ある友人の話。
現場に出てすぐ、難しい案件を担当することとなった。
不安になって上司へ相談すると、「君は成績もいいし、自由にやっていいよ。」といわれた。
友人は期待に応えようと、一生懸命対応した。
しかし結果として、先方を怒らせてしまった。
戻って報告すると、上司はため息をつき、
「期待外れだったな。」
と一言。
友人は落ち込み、すっかり委縮してしまったという。
この話を聞いたとき、私は「管理とは何だろう」と考えた。
管理は何のためにあるのだろう?
管理者の仕事とは、管理することだ。
では管理とはいったい何を目的にしているのか、
みなさんは考えたことがあるだろうか。
仕事をスムーズに進めること、成果を出すこと、チームビルドなど、いろんな考えがあるだろう。
しかし、私は違う考えを持っている。
管理の目的は、人を縛ることではない。
人を守ることだ。
そして、人を守るためには「仕組みづくり」が重要だとも考えている。
なぜ仕組みが必要なのか
人は必ずミスをする。
どれだけ優秀でも、経験があっても、失敗することがある。
管理の目的を「人を守ること」だと考えたとき、そこをフォローするための仕組みが必要なのだ。
一番防ぐべきことは、人が傷つき、悲しみ、怒ることだと思う。
それはチームメンバーだけではなく、クライアントやお客様を守ることにもつながる。
人を縛るルール作りではなく、人を守るための仕組みを作っておくことで、恥をかくことを未然に防ぎ、万が一失敗したときでも安心してチームに戻ってこれる。
仕組みとは、人を監視するためのものではなく、
安心して挑戦し、安心して失敗し、安心して戻ってこられる環境を作るためにある。
これが理想なのではないか、と考えている。
判断基準を共有する意味
この友人の話を聞いたとき、上司は「自由にやっていい」と言った。
一見すると、部下を信頼して任せたようにも見える。
しかし、本当に信頼だったのだろうか。
私には、「必要な確認や支援を手放してしまった状態」、つまり管理放棄にも見えた。
不安を感じていた友人が相談に行ったとき、何を不安に感じていたかを拾い、一緒に検討すれば失敗は防げたかもしれない。

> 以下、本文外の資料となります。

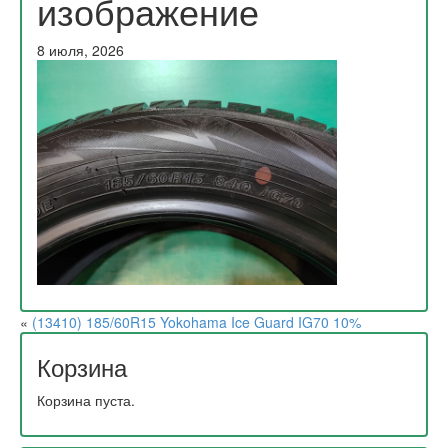
изображение
8 июля, 2026
«
(13410) 185/60R15 Yokohama Ice Guard IG70 10%
Корзина
Корзина пуста.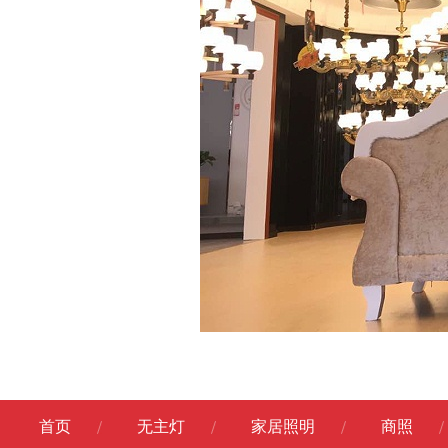
首页
无主灯
家居照明
商照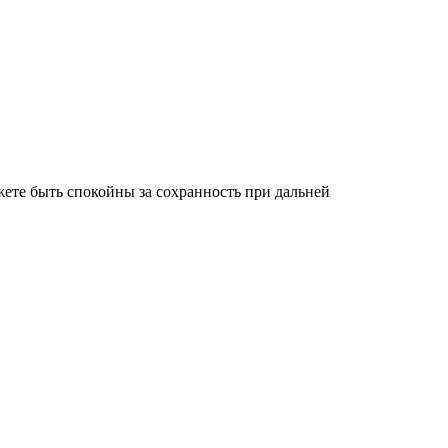
ете быть спокойны за сохранность при дальней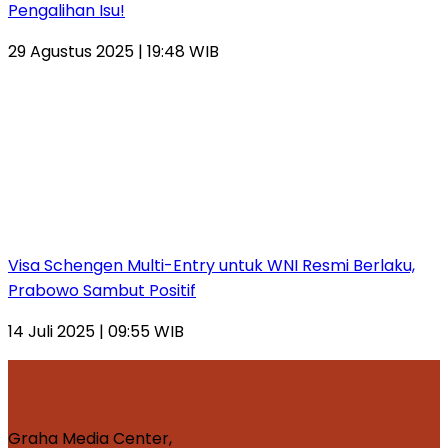
Pengalihan Isu!
29 Agustus 2025 | 19:48 WIB
Visa Schengen Multi-Entry untuk WNI Resmi Berlaku,
Prabowo Sambut Positif
14 Juli 2025 | 09:55 WIB
Graha Media Center,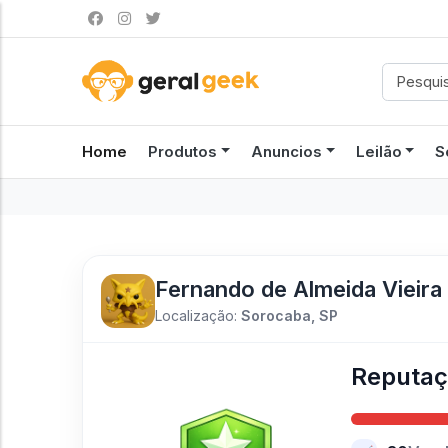
Home
Produtos
Anuncios
Leilão
S
Fernando de Almeida Vieira
Localização:
Sorocaba, SP
Reputa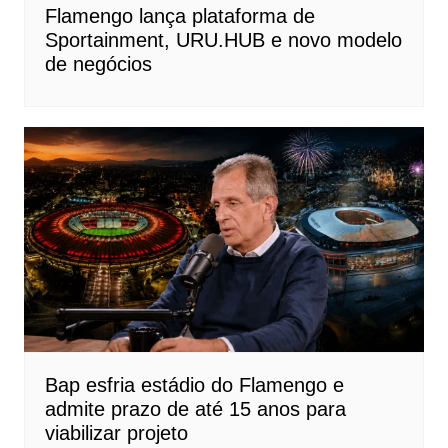
Flamengo lança plataforma de
Sportainment, URU.HUB e novo modelo
de negócios
Bap esfria estádio do Flamengo e
admite prazo de até 15 anos para
viabilizar projeto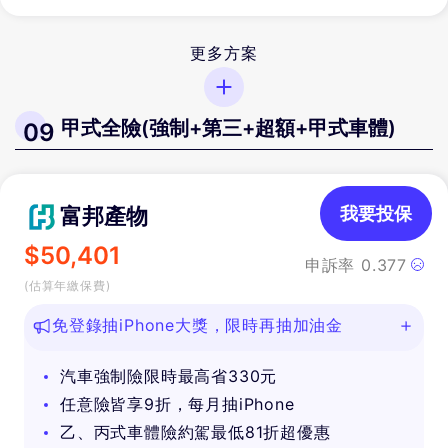
更多方案
甲式全險(強制+第三+超額+甲式車體)
09
富邦產物
我要投保
$
50,401
申訴率
0.377
(估算年繳保費)
免登錄抽iPhone大獎，限時再抽加油金
汽車強制險限時最高省330元
任意險皆享9折，每月抽iPhone
乙、丙式車體險約駕最低81折超優惠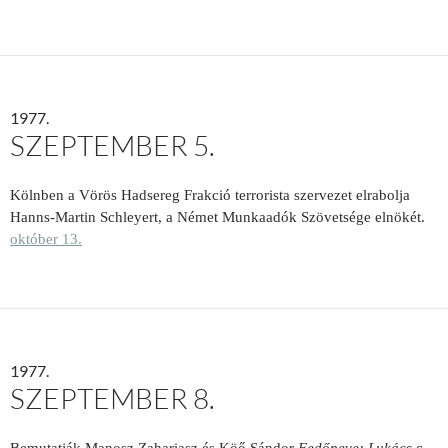
1977.
SZEPTEMBER 5.
Kölnben a Vörös Hadsereg Frakció terrorista szervezet elrabolja
Hanns-Martin Schleyert, a Német Munkaadók Szövetsége elnökét.
október 13.
1977.
SZEPTEMBER 8.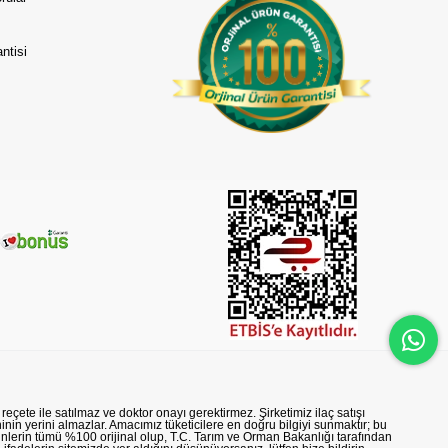
ntisi
reçete ile satılmaz ve doktor onayı gerektirmez. Şirketimiz ilaç satışı
nin yerini almazlar. Amacımız tüketicilere en doğru bilgiyi sunmaktır; bu
rünlerin tümü %100 orijinal olup, T.C. Tarım ve Orman Bakanlığı tarafından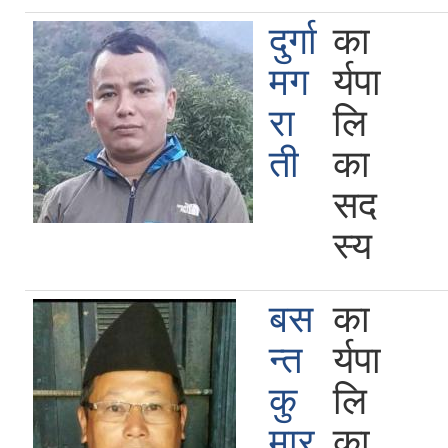
दुर्गा
का
मग
र्यपा
रा
लि
ती
का
सद
स्य
बस
का
न्त
र्यपा
कु
लि
मार
का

その不安というあいまいな感情の中に、もしかしたら危険な予兆があったかもしれない。
そこをヒアリングするルールや、伴走する仕組みがあれば、先方は怒らなかったかもしれないのだ。
もちろん、伴走したところで結局失敗した、という場合もあるだろう。
管理とは「傷つき方を小さくすること」
ここで大切なのは、「傷つき度合いが軽くなるか、重くなるか」だと思う。
管理の目的は、失敗をゼロにすることではない。
私は、「傷つき方を小さくすること」だと思っている。
安全に失敗できたか。
安心して次の案件へ取り組めるメンタルへ持っていけるか。
そういった視点では、「期待外れ」の一言はまさに余計な一言だっただろう。
新人が委縮してしまうことで、より一層失敗しやすくなってしまったら、チームとしては損失になる。
私は、人は論理だけでは動けない生き物だと思っている。
人間は感情で動いている生き物だ。
だからこそ、相手の感情をどれだけ安全に、良好に保てるか。
それを支える仕組みを考えなければならない。
その仕組みは状況によって変わるだろう。
しかしベースとなる考え方は変わらない。
「人を守る仕組みづくり」。
私は、それを大切に考えることが、管理者に最も求められることなのではないかと思っている。
ここまで読んでくださり、ありがとうございました。